EUA avertem que se houve golpe, vão buscar a restauração da democracia Do correspondente Paulo Sotero
Washington, 12 (AE) - Apenas um mês depois de ter manifestado sua preocupação a líderes militares paquistaneses sobre a possibilidade de um golpe de estado no país, o governo dos Estados Unidos deixou de condenar claramente hoje (12) a aparente tentativa de remoção do primeiro-ministro Nawaz Sharif do poder pelo chefe do exército, o general Pervez Misharraf, em sua primeira reação às notícias sobre movimentos de tropas em Islamad.
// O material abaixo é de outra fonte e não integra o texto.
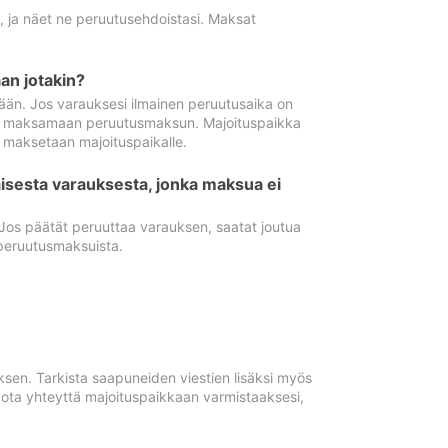
ä, ja näet ne peruutusehdoistasi. Maksat
n jotakin?
ään. Jos varauksesi ilmainen peruutusaika on
utua maksamaan peruutusmaksun. Majoituspaikka
t maksetaan majoituspaikalle.
isesta varauksesta, jonka maksua ei
 Jos päätät peruuttaa varauksen, saatat joutua
peruutusmaksuista.
ksen. Tarkista saapuneiden viestien lisäksi myös
, ota yhteyttä majoituspaikkaan varmistaaksesi,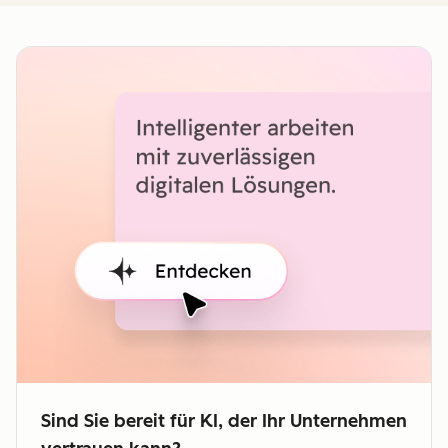
Sind Sie bereit für KI, der Ihr Unternehmen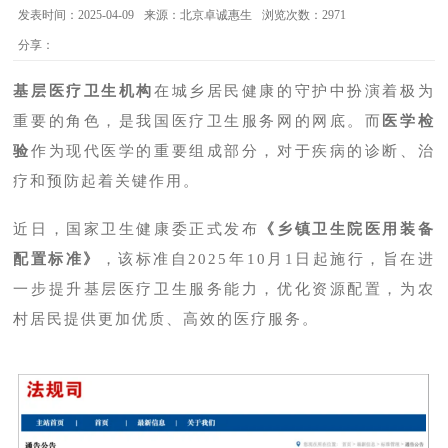
发表时间：2025-04-09
来源：北京卓诚惠生
浏览次数：2971
分享：
基层医疗卫生机构
在城乡居民健康的守护中扮演着极为
重要的角色，是我国医疗卫生服务网的网底。而
医学检
验
作为现代医学的重要组成部分，对于疾病的诊断、治
疗和预防起着关键作用。
近日，国家卫生健康委正式发布
《乡镇卫生院医用装备
配置标准》
，该标准自2025年10月1日起施行，旨在进
一步提升基层医疗卫生服务能力，优化资源配置，为农
村居民提供更加优质、高效的医疗服务。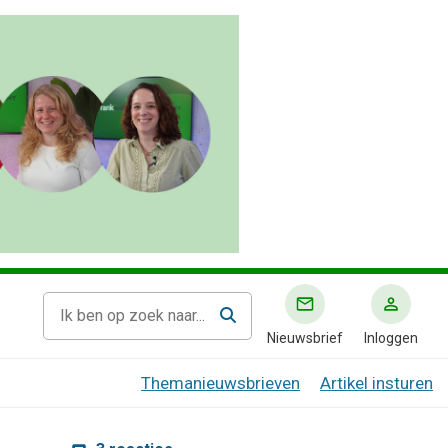
Nieuwsbrief
Inloggen
Themanieuwsbrieven
Artikel insturen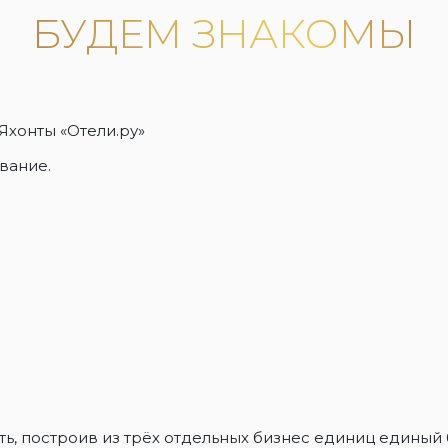
БУДЕМ ЗНАКОМЫ
хонты «Отели.ру»
вание.
ть, построив из трёх отдельных бизнес единиц едины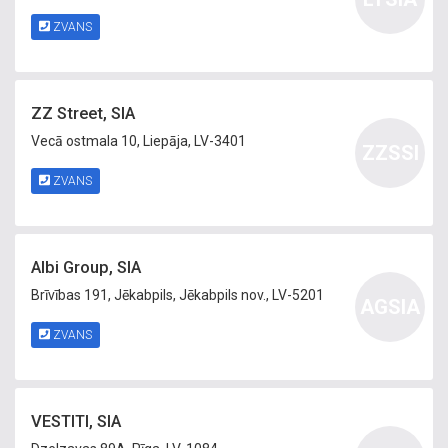
ZVANS
ZZ Street, SIA
Vecā ostmala 10, Liepāja, LV-3401
ZZSSI
ZVANS
Albi Group, SIA
Brīvības 191, Jēkabpils, Jēkabpils nov., LV-5201
AGSIA
ZVANS
VESTITI, SIA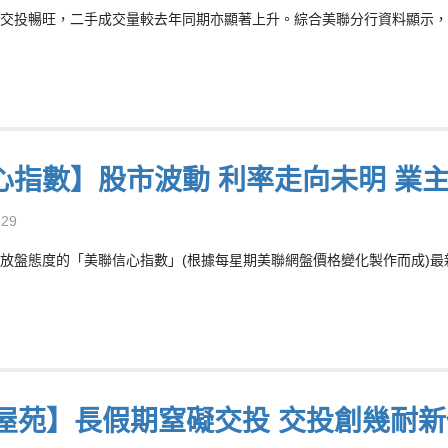
交投暢旺，二手成交量較去年同期亦顯著上升。綜合美聯分行資料顯示，今年上半
心指數】股市波動 利率走向未明 業
-29
放盤態度的「美聯信心指數」(根據每星期美聯網盤價格變化製作而成)最新報7
5屋苑】長假期窒礙交投 交投創幾耐新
Limitou-se, em lugar disso, a indicar que a quebra da ordem democrática levará a um novo esfriamento nas relações entre os dois países, que estão abaladas desde que o Paquistão realizou testes nucleares, no ano passado, em novo capítulo de sua histórica confrontação com a Índia.
"Se houve um golpe, nós buscaremos a restauração da democracia no Paquistão o mais breve possível e , claramente, não estaríamos, por causa de nossas leis, em posição de levar adiante relações normais com as autoridades do país", disse o porta-voz do departamento de Estado, James Rubin.
As especulações disponíveis sobre as causas do golpe envolviam os EUA diretamente. Misharraf estaria conspirando contra Sharif desde que o primeiro-ministro, sob pressão do presidente Bill Clinton, anunciou que atenderia o pedido do líder americano para retirar tropas paquistanesas de Kargil, um dos focos da disputa territorial entre o Paquistão e a Índia na região da Cachemira. Mais de mil soldados dos dois países morreram num conflito desencadeado pela decisão de Misharraf de enviar suas tropas além da "linha de controle" que as separava do território contestado. Rubin procurou minimizar a preocupação dos EUA diante da possibilidade de o retorno dos militares ao poder em Islamabad intensificar a corrida nuclear no sul da ásia. "Mas isso não significa que as coisas não podem mudar", disse o porta-voz do departamento de Estado.
Enquanto diplomatas, funcionários do Pentágono e de Conselho de Segurança da Casa Branca buscavam mais informações sobre a situação em Islamabad , senadores republicanos continuavam empenhados hoje em impor uma humilhante derrota a Clinton, rejeitando o Tratado Abrangente de Banimento de Testes Nucleares, de 1996 - documento que o presidente americano foi o primeiro a assinar e cuja ratificação considera essencial para conter a corrida nuclear na ásia.